Estimates of patients' pain, and judgments of their pain expression, are affected by characteristics of the observer and of the patient. In this study, we investigated the impact of high or low trustworthiness, a rapid and automatic decision made about another, and of gender and depression history on judgments made by pain clinicians and by medical students. Judges viewed a video of a patient in pain presented with a brief history and rated his or her pain, and the likelihood that it was being exaggerated, minimized, or hidden. Judges also recommended various medical and treatment options. Contrary to expectations, trustworthiness had no main effect on pain estimates or judgments, but interacted with gender producing pervasive bias. Women, particularly those rated of low trustworthiness, were estimated to have less pain and to be more likely to exaggerate it. Unexpectedly, judgments of exaggeration and pain estimates were independent. Consistent with those judgments, men were more likely to be recommended analgesics, and women to be recommended psychological treatment. Effects of depression history were inconsistent and hard to interpret. Contrary to expectations, clinicians' pain estimates were higher than medical students', and indicated less scepticism. Empathy was unrelated to these judgments. Trustworthiness merits further exploration in healthcare providers' judgments of pain authenticity and how it interacts with other characteristics of patients. Furthermore, systematic disadvantage to women showing pain is of serious concern in healthcare settings.
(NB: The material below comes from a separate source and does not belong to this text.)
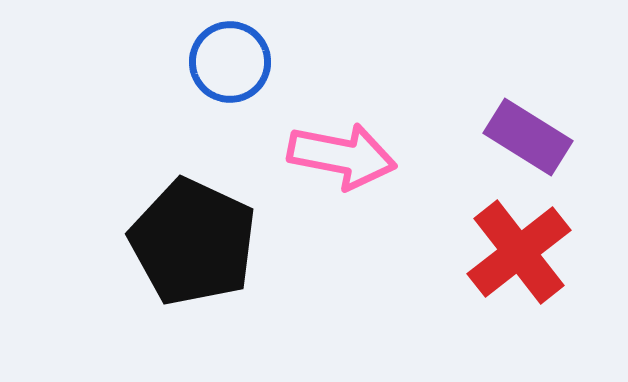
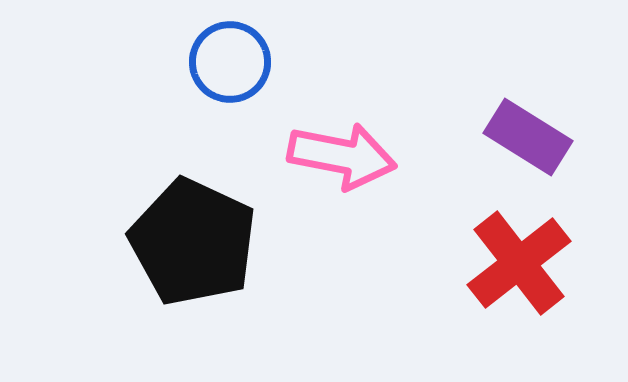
red cross: moved 11 px down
Social cognitive influences on judging others' pain and pain communication show consistent disadvantage to women, particularly those perceived as untrustworthy.
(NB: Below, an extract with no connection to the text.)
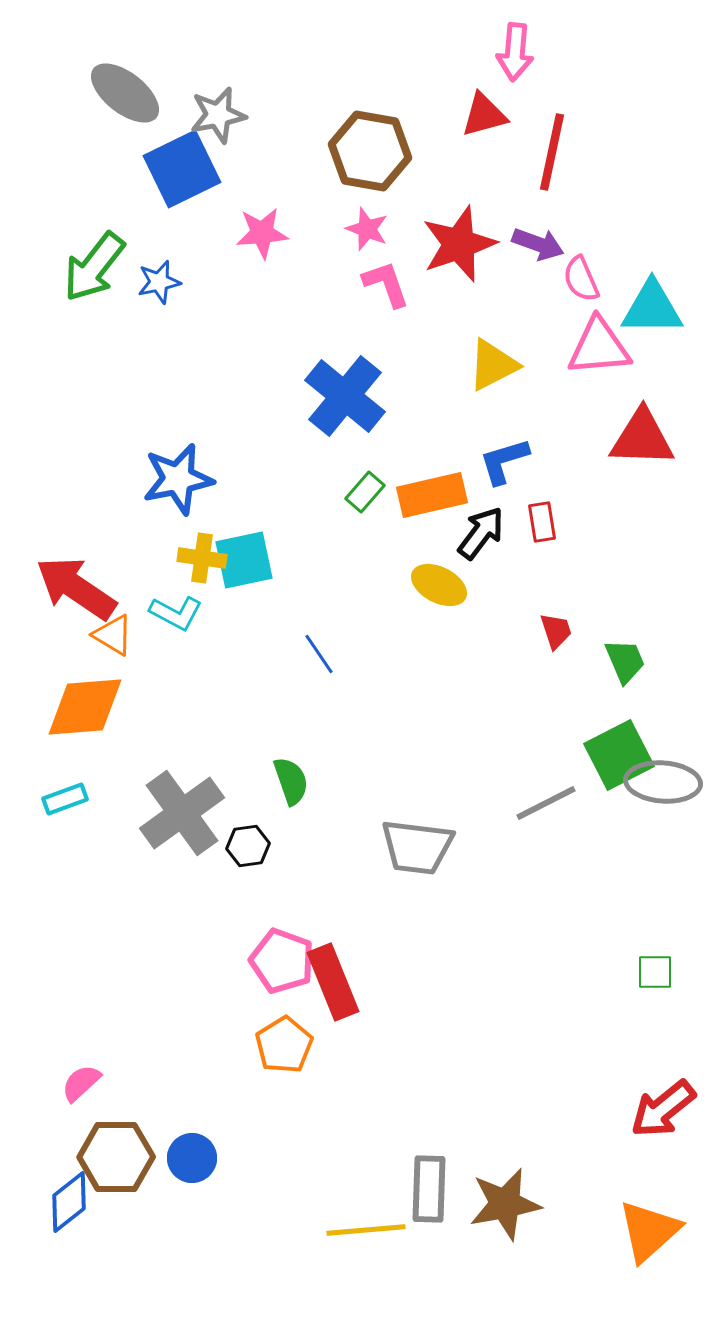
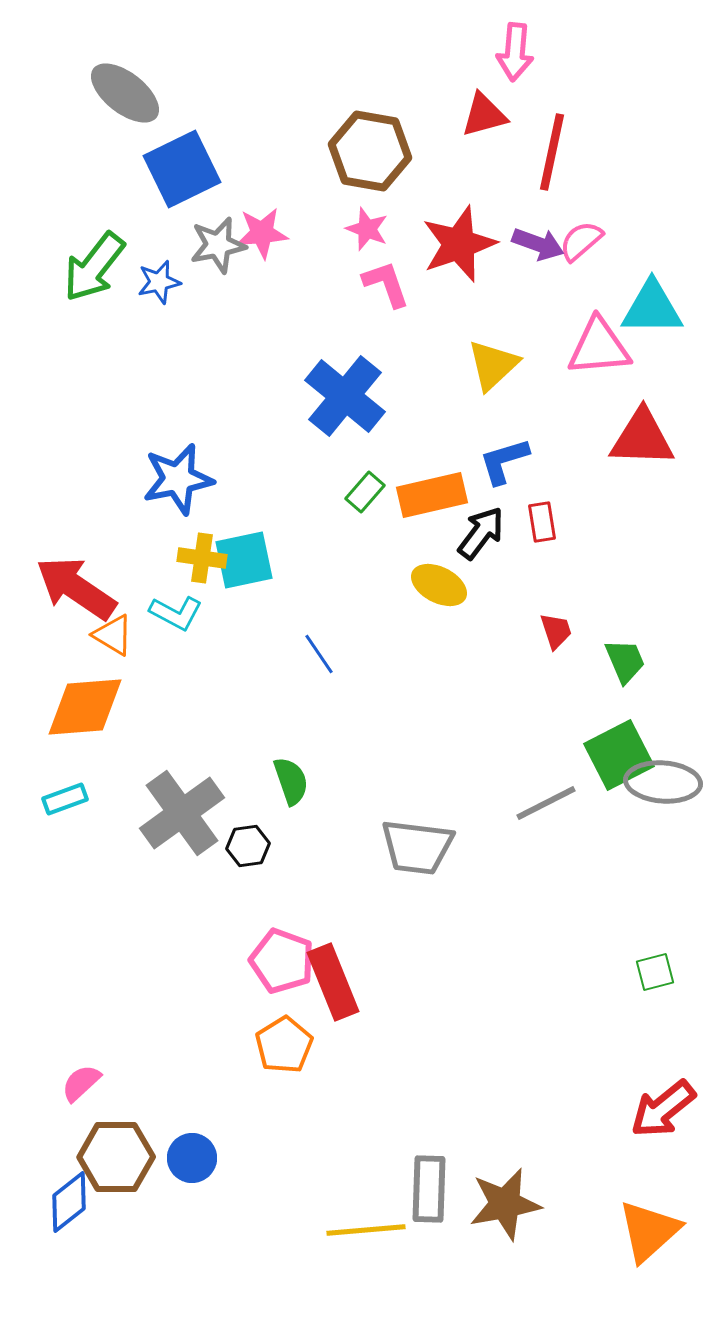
gray star at (218, 115): moved 130 px down
pink semicircle at (581, 279): moved 38 px up; rotated 72 degrees clockwise
yellow triangle at (493, 365): rotated 16 degrees counterclockwise
green square at (655, 972): rotated 15 degrees counterclockwise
aResearch Department of Clinical, Educational & Health Psychology, University College London, London, United Kingdom
bNeonatal Unit, Queen Charlotte's and Chelsea Hospital, London, United Kingdom
cDepartment of Psychology, University of Northern British Columbia, Prince George, BC, Canada
dDepartment of Psychology, University of British Columbia, Kelowna, BC, Canada
Corresponding author. Address: Research Department of Clinical, Educational & Health Psychology, University College London, Gower St, London WC1E 6BT, United Kingdom. Tel.: +44 2076791608. E-mail address: email@example.com (A. C. de C Williams).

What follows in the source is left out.